Section 6.    Intentionally Omitted. 

Section 7.    Optional Conversion. 

(a)    Optional Conversion. Each outstanding share of Series A Preferred Stock may be converted into such number of
fully paid and nonassessable shares of Common Stock as determined by dividing the Series A Original Purchase Price by the Series A Conversion Price at any time or time to time by the holder thereof pursuant to this
Section 7; provided, however, in no event shall outstanding shares of Series A Preferred Stock be converted into more than 19.99% of the outstanding shares of Common Stock. 

(b)    Mechanics of Optional Conversion. Any holder of an outstanding share or shares of Series A Preferred Stock
desiring to convert such share or shares into shares of Common Stock pursuant to this Section 7(b) shall deliver (on a business day) written notice thereof to the principal office of the Corporation or of any transfer agent
for Series A Preferred Stock specifying the number of outstanding shares of Series A Preferred Stock held by such holder proposed to be converted (if such notice is silent as to the number of outstanding shares of Series A Preferred Stock held by
the holder and proposed to be converted pursuant to this Section 7(b), the notice 

  
 10 

 
shall be deemed to apply to all outstanding shares of Series A Preferred Stock held by such holder), together with the certificate or certificates representing the outstanding share or shares of
Series A Preferred Stock proposed to be converted under this Section 7(b), duly indorsed for transfer to the Corporation (the business day on which such written notice and certificate or certificates are delivered to the
Corporation as provided in this Section 7(b), the “Series A Optional Conversion Date”).  

(c)    Delivery of Shares of Common Stock. The Corporation shall, as soon as practicable, and in no event later
than three (3) Trading Days after the Series A Optional Conversion Date, issue and deliver to such holder of Series A Preferred Stock, or the nominee or nominees of such holder, a certificate or certificates representing the number of whole
shares of Common Stock to which such holder shall be entitled pursuant to Section 7(a) and cash in lieu of any fractional shares of Common Stock to which such holder is entitled pursuant to
Section 7(a), and the certificate or certificates representing the share or shares of Series A Preferred Stock so surrendered shall be cancelled. In the event that there shall have been surrendered a certificate or
certificates representing shares of Series A Preferred Stock, only a portion of shall have been converted pursuant to this Section 7, then the Corporation shall also issue and deliver to such holder, or the nominee or
nominees of such holder, a certificate or certificates representing the number of shares of Series A Preferred Stock which shall not have been converted pursuant to this Section 7. 

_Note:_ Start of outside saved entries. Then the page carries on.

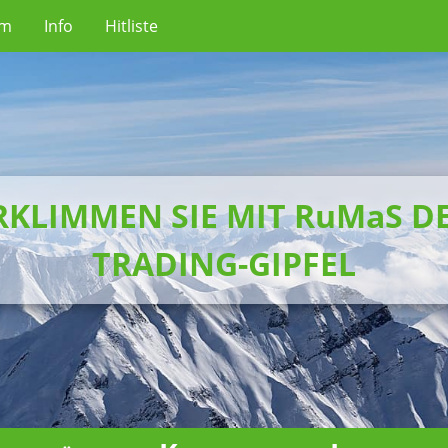
um
Info
Hitliste
RKLIMMEN SIE MIT RuMaS D
TRADING-GIPFEL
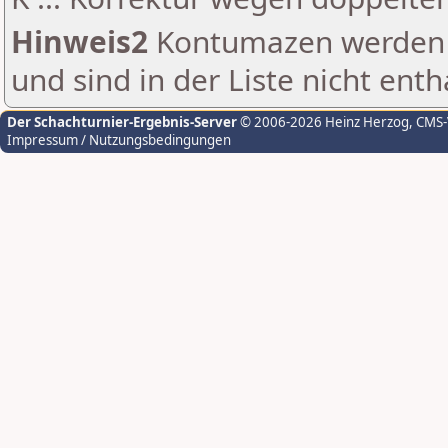
Hinweis2
Kontumazen werden g
und sind in der Liste nicht enth
Der Schachturnier-Ergebnis-Server
© 2006-2026 Heinz Herzog
, CMS
Impressum / Nutzungsbedingungen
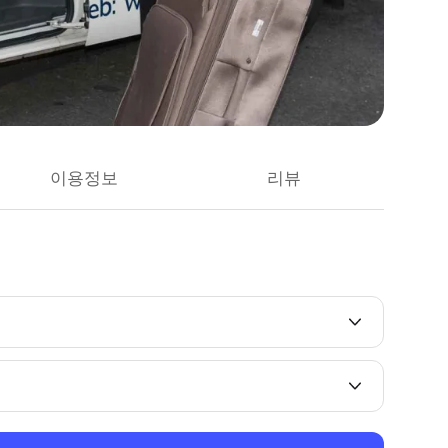
이용정보
리뷰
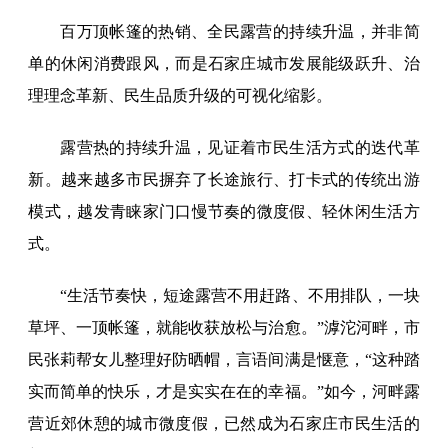
百万顶帐篷的热销、全民露营的持续升温，并非简
单的休闲消费跟风，而是石家庄城市发展能级跃升、治
理理念革新、民生品质升级的可视化缩影。
露营热的持续升温，见证着市民生活方式的迭代革
新。越来越多市民摒弃了长途旅行、打卡式的传统出游
模式，越发青睐家门口慢节奏的微度假、轻休闲生活方
式。
“生活节奏快，短途露营不用赶路、不用排队，一块
草坪、一顶帐篷，就能收获放松与治愈。”滹沱河畔，市
民张莉帮女儿整理好防晒帽，言语间满是惬意，“这种踏
实而简单的快乐，才是实实在在的幸福。”如今，河畔露
营近郊休憩的城市微度假，已然成为石家庄市民生活的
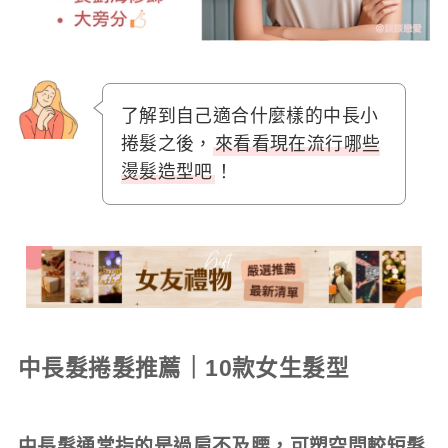
了解到自己適合什麼樣的中長小
捲髮之後，
來看看現在流行哪些
燙髮造型吧
！
中長髮捲髮推薦｜10款女生髮型
中長髮通常指的是過肩不及腰，可塑空間較短髮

(d)    Effect of Conversion. Any conversion pursuant to this Section 7 shall be deemed to
have been made immediately prior to the close of business on the Series A Optional Conversion Date and (i) the voting powers, if any, and the preferences and relative, participating, optional, special or other rights, if any, and the
qualifications, limitations or restrictions, if any, of Series A Preferred Stock existing immediately prior to such time shall terminate and (ii) the person or persons entitled to receive a certificate or certificates representing shares of
Common Stock issuable upon such conversion shall be treated for all purposes as the record holder or holders of such shares of Common Stock as of immediately prior to the close of business on the Series A Optional Conversion Date. 

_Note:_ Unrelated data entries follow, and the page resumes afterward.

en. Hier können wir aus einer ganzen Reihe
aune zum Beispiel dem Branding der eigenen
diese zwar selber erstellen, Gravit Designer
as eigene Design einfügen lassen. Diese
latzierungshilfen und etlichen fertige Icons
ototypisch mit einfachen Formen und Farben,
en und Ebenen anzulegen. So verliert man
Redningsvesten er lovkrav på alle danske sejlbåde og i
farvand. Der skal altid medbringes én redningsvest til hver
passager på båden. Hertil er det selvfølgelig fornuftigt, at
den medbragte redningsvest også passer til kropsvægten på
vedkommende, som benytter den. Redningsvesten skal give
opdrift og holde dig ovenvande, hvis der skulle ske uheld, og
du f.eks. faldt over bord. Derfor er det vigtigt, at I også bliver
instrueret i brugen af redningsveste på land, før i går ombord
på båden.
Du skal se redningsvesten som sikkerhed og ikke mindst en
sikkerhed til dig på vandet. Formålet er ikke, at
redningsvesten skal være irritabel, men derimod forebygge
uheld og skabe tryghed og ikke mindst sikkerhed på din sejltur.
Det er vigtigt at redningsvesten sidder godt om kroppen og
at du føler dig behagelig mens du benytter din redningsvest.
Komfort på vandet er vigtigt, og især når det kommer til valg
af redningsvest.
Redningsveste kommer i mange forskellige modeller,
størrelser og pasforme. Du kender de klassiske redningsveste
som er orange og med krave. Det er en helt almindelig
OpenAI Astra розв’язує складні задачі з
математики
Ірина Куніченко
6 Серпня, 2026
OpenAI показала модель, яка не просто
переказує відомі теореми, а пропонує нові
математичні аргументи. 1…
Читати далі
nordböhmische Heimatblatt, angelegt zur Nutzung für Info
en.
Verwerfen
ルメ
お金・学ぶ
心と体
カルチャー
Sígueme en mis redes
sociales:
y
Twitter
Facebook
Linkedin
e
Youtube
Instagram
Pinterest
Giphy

Section 8.    Series A Conversion Price Adjustments. The Series A Conversion Price shall be subject to
adjustment from time to time after the Series A Original Issue Date as follows: 
 (a)    Split or Subdivision of
Common Stock. In the event that, at any time or from time to time after the Series A Original Issue Date, a record date is fixed for the effectuation of a split or subdivision of outstanding shares of Common Stock, then, as of such record date,
the Series A Conversion Price shall be appropriately decreased so that the number of shares of Common Stock issuable on conversion of each share of Series A Preferred Stock shall be increased in proportion to such increase of the aggregate number of
shares of Common Stock outstanding. 
 (b)    Combination of Common Stock. In the event that, at any time or from
time to time after the Series A Original Issue Date, a record date is fixed for the effectuation of a combination of outstanding shares of Common Stock, then, as of such record date, the Series A Conversion Price shall be appropriately increased so
that the number of shares of Common Stock issuable on conversion of each share of Series A Preferred Stock shall be decreased in proportion to such decrease in outstanding shares of Common Stock. 

  
 11 

 (c)    Reclassification or Recapitalization of Common Stock. In
the event that, at any time or from time to time after the Series A Original Issue Date, there shall be a reclassification or recapitalization of outstanding shares of Common Stock (other than a split or subdivision provided for
Section 8(a)., a combination provided for in Section 8(b), a liquidation, dissolution or winding up of the Corporation, a Qualifying Merger or a Qualifying Sale), to the fullest extent permitted by applicable
law, provision shall be made so that the holders of Series A Preferred Stock shall thereafter be entitled to receive upon conversion of Series A Preferred Stock the number of shares of stock or other securities or property of the Corporation or
otherwise, to which a holder of Common Stock deliverable upon conversion would have been entitled on such reclassification or recapitalization. In any such case, appropriate adjustment shall, to the fullest extent permitted by applicable law, be
made in the application of the provisions of this Section 8(c) with respect to the rights of the holders of Series A Preferred Stock after the reclassification or recapitalization to the end that the provisions of this
Section 8(c) (including adjustment of the Series A Conversion Price then in effect and the number of shares received upon conversion of Series A Preferred Stock) shall be applicable after that event as nearly equivalently
as may be practicable. The provisions of this Section 8(c) shall similarly apply to successive qualifying reclassifications or recapitalizations of outstanding shares of Common Stock (other than a split or subdivision
provided for in Section 8(a)., a combination provided for in Section 8(b), a liquidation, dissolution or winding up of the Corporation, a Qualifying Merger or a Qualifying Sale). 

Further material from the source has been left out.